### WHAT NEEDS TO BE DONE
In the records that follow, the lines from the one containing "[gtranslate]" to the one containing "Ferrari, Lamborghini, McLaren, Mercedes", inclusive, are to be given again exactly.

### PROVIDED DATA
-- Opening Marker --

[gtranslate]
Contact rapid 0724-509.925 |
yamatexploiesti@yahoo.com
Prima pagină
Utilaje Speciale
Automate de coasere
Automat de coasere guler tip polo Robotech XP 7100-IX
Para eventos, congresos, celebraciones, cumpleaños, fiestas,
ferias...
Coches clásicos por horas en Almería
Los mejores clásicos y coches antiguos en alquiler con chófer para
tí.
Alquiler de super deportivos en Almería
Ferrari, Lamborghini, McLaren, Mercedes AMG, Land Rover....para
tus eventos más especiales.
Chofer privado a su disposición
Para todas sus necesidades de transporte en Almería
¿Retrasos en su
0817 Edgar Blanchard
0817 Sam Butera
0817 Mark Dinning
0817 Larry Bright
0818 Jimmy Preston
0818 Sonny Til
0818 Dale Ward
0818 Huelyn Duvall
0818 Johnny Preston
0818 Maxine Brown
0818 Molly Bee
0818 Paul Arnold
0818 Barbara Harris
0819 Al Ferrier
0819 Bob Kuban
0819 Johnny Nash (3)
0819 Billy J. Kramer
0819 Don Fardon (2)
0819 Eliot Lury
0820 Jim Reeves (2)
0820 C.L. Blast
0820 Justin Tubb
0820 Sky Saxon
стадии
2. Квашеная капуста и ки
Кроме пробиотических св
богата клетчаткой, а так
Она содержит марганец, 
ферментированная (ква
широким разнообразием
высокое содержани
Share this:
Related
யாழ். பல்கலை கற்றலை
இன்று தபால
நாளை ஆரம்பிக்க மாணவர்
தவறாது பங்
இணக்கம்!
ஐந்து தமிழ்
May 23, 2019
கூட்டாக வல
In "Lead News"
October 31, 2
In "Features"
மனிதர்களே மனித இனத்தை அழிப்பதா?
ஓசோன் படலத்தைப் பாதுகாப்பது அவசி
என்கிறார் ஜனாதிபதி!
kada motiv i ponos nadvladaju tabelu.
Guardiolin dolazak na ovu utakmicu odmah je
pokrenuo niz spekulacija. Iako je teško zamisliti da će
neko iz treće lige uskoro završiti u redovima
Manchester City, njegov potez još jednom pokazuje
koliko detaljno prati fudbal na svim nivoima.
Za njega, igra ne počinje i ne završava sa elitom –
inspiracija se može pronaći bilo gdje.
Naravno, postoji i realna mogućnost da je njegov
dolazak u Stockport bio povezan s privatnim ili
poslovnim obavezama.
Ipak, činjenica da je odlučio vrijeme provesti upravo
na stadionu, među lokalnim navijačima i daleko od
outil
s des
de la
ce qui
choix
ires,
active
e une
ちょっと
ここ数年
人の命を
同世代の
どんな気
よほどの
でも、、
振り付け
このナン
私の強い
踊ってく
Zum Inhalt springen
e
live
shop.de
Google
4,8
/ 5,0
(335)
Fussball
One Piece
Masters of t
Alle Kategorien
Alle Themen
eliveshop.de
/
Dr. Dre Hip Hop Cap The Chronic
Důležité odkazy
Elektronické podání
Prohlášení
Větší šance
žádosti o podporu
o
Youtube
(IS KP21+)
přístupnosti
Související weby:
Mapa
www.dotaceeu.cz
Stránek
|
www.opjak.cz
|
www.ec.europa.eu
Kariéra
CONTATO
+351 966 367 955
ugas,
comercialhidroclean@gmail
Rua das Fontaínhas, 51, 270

-- Closing Marker --
-- Opening Marker --

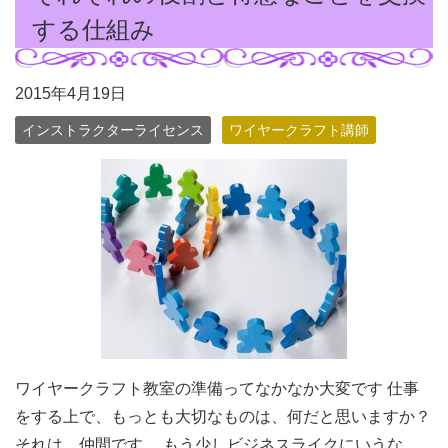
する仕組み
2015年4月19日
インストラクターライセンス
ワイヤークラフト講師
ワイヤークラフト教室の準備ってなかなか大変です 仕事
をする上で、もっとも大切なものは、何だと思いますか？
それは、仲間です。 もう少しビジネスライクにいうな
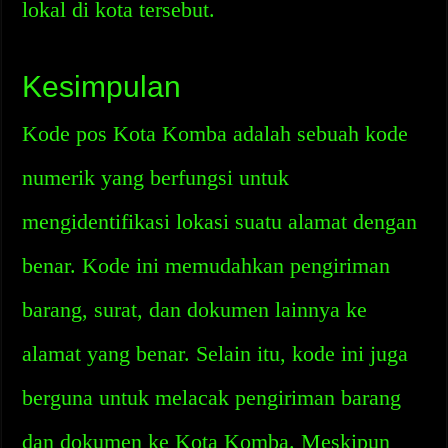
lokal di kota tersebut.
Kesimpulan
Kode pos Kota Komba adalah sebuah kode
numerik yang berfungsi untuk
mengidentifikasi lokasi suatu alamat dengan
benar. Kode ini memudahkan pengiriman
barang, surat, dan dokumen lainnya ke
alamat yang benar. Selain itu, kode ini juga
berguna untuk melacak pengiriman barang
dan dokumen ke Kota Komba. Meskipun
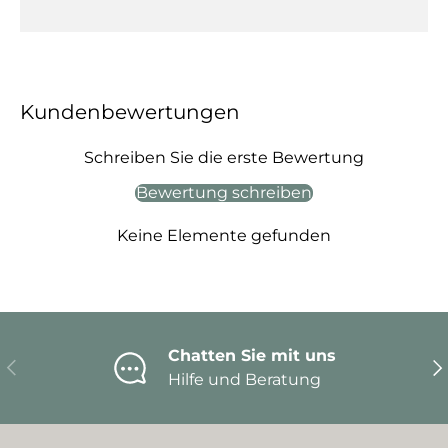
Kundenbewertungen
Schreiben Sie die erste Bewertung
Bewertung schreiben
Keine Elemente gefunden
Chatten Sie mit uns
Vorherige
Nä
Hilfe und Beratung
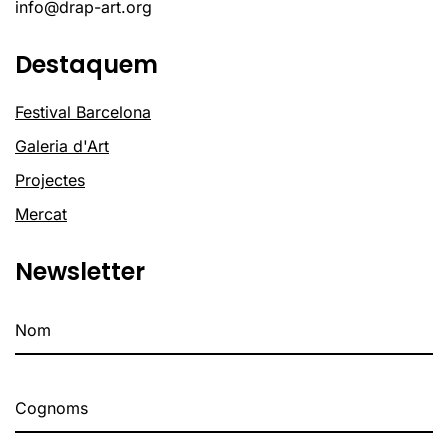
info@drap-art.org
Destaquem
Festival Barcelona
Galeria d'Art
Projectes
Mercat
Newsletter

-- Closing Marker --
-- Opening Marker --

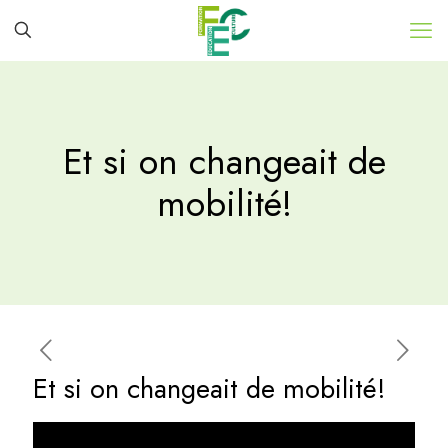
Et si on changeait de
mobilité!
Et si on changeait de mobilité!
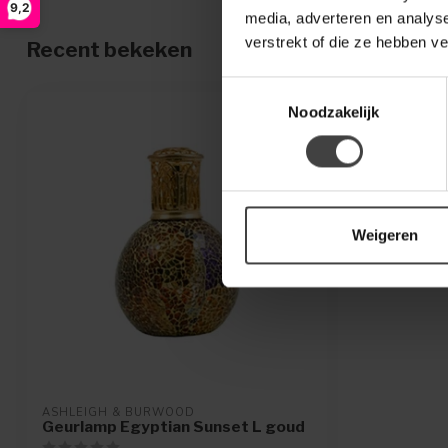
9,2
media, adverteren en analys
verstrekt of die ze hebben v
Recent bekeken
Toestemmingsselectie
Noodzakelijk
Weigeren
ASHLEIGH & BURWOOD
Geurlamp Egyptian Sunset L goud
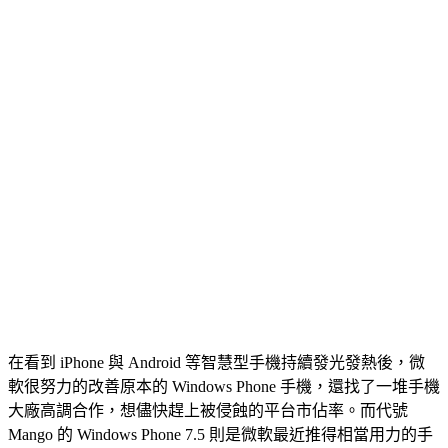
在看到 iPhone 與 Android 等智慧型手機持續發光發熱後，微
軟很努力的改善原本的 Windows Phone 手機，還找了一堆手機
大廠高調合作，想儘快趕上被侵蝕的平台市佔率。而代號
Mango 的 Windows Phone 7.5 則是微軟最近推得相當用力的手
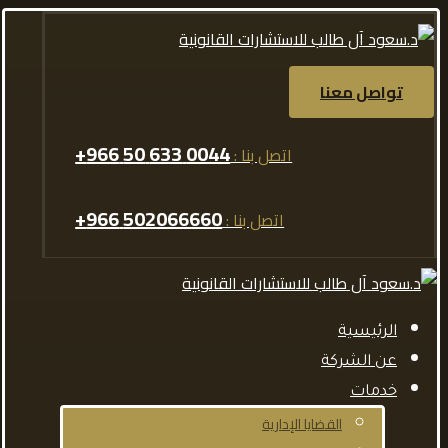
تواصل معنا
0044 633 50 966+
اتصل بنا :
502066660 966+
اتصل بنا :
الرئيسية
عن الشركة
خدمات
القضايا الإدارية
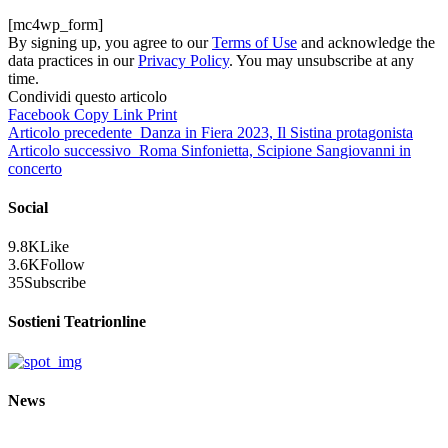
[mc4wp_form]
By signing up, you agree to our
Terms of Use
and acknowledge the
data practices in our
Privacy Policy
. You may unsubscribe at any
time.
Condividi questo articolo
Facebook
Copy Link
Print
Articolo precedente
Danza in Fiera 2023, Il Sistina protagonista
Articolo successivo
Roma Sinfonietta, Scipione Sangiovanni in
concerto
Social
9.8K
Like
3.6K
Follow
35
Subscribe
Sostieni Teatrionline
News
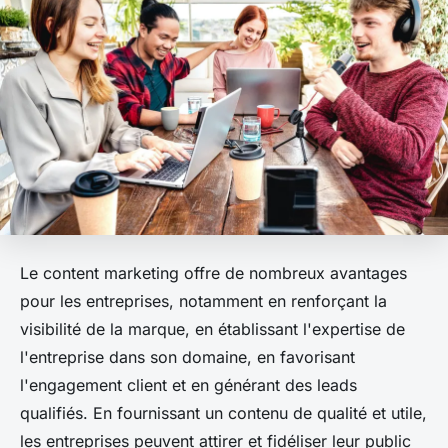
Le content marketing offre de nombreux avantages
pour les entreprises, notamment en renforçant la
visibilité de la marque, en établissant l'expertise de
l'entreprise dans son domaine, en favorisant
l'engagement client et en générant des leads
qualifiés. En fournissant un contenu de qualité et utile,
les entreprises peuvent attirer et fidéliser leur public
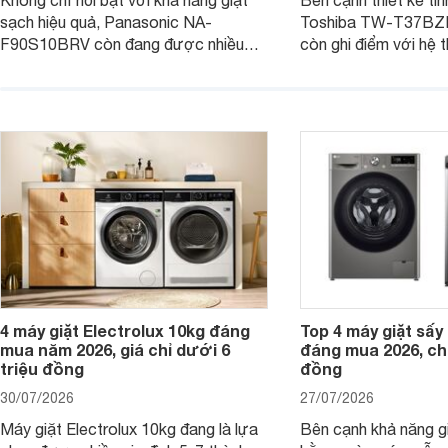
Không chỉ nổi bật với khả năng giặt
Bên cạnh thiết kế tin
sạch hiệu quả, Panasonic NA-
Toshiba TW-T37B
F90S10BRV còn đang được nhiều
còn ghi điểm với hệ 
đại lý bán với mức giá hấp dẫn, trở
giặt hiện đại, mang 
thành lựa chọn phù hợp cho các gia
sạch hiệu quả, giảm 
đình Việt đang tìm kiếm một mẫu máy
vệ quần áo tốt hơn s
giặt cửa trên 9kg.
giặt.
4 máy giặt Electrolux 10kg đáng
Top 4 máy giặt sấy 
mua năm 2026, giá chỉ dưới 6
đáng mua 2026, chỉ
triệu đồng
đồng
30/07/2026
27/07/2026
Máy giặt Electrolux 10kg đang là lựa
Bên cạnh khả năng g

-- Closing Marker --

### RESULT
[gtranslate]
Contact rapid 0724-509.925 |
yamatexploiesti@yahoo.com
Prima pagină
Utilaje Speciale
Automate de coasere
Automat de coasere guler tip polo Robotech XP 7100-IX
Para eventos, congresos, celebraciones, cumpleaños, fiestas,
ferias...
Coches clásicos por horas en Almería
Los mejores clásicos y coches antiguos en alquiler con chófer para
tí.
Alquiler de super deportivos en Almería
Ferrari, Lamborghini, McLaren, Mercedes AMG, Land Rover....para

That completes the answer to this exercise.